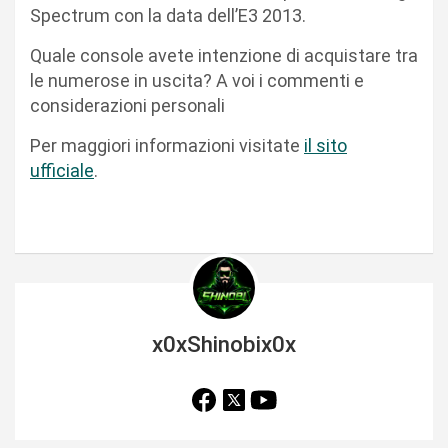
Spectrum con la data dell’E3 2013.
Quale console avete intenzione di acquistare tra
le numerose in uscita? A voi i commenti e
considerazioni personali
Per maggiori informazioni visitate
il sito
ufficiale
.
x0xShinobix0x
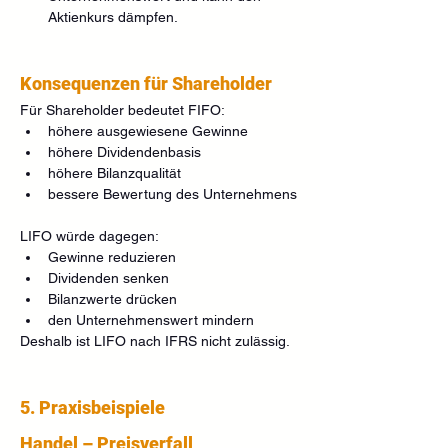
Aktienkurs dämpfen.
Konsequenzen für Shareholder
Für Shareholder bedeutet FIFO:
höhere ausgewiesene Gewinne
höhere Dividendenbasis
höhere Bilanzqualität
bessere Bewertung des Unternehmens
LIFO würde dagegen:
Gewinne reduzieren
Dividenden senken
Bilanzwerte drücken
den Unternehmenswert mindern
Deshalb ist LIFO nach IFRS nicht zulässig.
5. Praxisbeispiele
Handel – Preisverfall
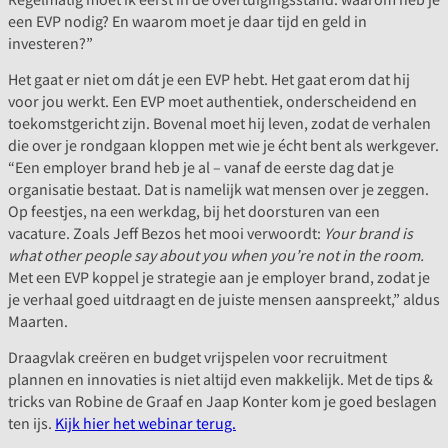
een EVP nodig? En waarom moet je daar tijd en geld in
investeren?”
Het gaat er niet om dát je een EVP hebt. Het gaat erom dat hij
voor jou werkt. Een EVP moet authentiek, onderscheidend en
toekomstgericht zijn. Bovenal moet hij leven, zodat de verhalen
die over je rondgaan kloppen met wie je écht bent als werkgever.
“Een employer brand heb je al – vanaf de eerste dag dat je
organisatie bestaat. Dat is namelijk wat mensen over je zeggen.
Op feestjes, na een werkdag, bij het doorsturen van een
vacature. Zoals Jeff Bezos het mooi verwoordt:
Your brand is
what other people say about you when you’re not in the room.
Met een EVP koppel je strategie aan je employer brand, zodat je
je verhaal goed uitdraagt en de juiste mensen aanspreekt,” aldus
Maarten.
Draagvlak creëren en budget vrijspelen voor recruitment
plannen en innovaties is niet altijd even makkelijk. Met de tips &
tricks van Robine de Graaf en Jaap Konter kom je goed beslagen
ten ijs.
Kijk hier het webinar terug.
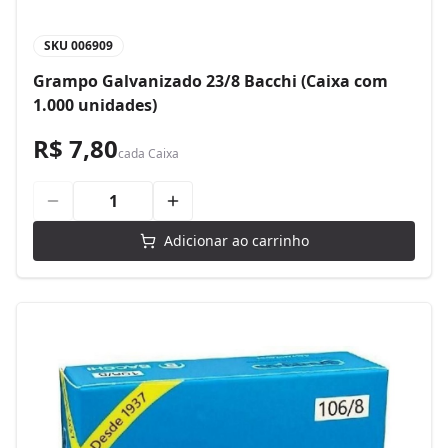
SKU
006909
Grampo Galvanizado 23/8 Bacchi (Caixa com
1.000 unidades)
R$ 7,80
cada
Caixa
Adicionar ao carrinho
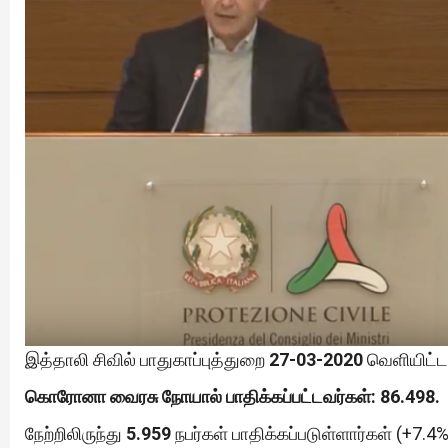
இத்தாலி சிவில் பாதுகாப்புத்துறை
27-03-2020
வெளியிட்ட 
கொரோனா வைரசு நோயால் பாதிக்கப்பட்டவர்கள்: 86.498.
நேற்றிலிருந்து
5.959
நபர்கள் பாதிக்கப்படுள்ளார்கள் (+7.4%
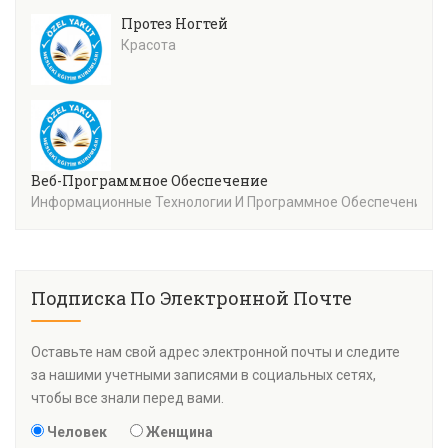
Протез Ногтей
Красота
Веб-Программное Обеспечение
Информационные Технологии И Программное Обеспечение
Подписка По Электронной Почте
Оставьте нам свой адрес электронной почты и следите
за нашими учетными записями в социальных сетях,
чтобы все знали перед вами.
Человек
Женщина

▶ _Exercise brief_:
Send back the data above verbatim, leaving out its pictures.

▶ _Response for this exercise_:
Spectrum con la data dell’E3 2013.
Quale console avete intenzione di acquistare tra
le numerose in uscita? A voi i commenti e
considerazioni personali
Per maggiori informazioni visitate
il sito
ufficiale
.
x0xShinobix0x
Aktienkurs dämpfen.
Konsequenzen für Shareholder
Für Shareholder bedeutet FIFO:
höhere ausgewiesene Gewinne
höhere Dividendenbasis
höhere Bilanzqualität
bessere Bewertung des Unternehmens
LIFO würde dagegen:
Gewinne reduzieren
Dividenden senken
Bilanzwerte drücken
den Unternehmenswert mindern
Deshalb ist LIFO nach IFRS nicht zulässig.
5. Praxisbeispiele
Handel – Preisverfall
een EVP nodig? En waarom moet je daar tijd en geld in
investeren?”
Het gaat er niet om dát je een EVP hebt. Het gaat erom dat hij
voor jou werkt. Een EVP moet authentiek, onderscheidend en
toekomstgericht zijn. Bovenal moet hij leven, zodat de verhalen
die over je rondgaan kloppen met wie je écht bent als werkgever.
“Een employer brand heb je al – vanaf de eerste dag dat je
organisatie bestaat. Dat is namelijk wat mensen over je zeggen.
Op feestjes, na een werkdag, bij het doorsturen van een
vacature. Zoals Jeff Bezos het mooi verwoordt:
Your brand is
what other people say about you when you’re not in the room.
Met een EVP koppel je strategie aan je employer brand, zodat je
je verhaal goed uitdraagt en de juiste mensen aanspreekt,” aldus
Maarten.
Draagvlak creëren en budget vrijspelen voor recruitment
plannen en innovaties is niet altijd even makkelijk. Met de tips &
tricks van Robine de Graaf en Jaap Konter kom je goed beslagen
ten ijs.
Kijk hier het webinar terug.
SKU
006909
Grampo Galvanizado 23/8 Bacchi (Caixa com
1.000 unidades)
R$ 7,80
cada
Caixa
Adicionar ao carrinho
இத்தாலி சிவில் பாதுகாப்புத்துறை
27-03-2020
வெளியிட்ட 
கொரோனா வைரசு நோயால் பாதிக்கப்பட்டவர்கள்: 86.498.
நேற்றிலிருந்து
5.959
நபர்கள் பாதிக்கப்படுள்ளார்கள் (+7.4%
Протез Ногтей
Красота
Веб-Программное Обеспечение
Информационные Технологии И Программное Обеспечение
Подписка По Электронной Почте
Оставьте нам свой адрес электронной почты и следите
за нашими учетными записями в социальных сетях,
чтобы все знали перед вами.
Человек
Женщина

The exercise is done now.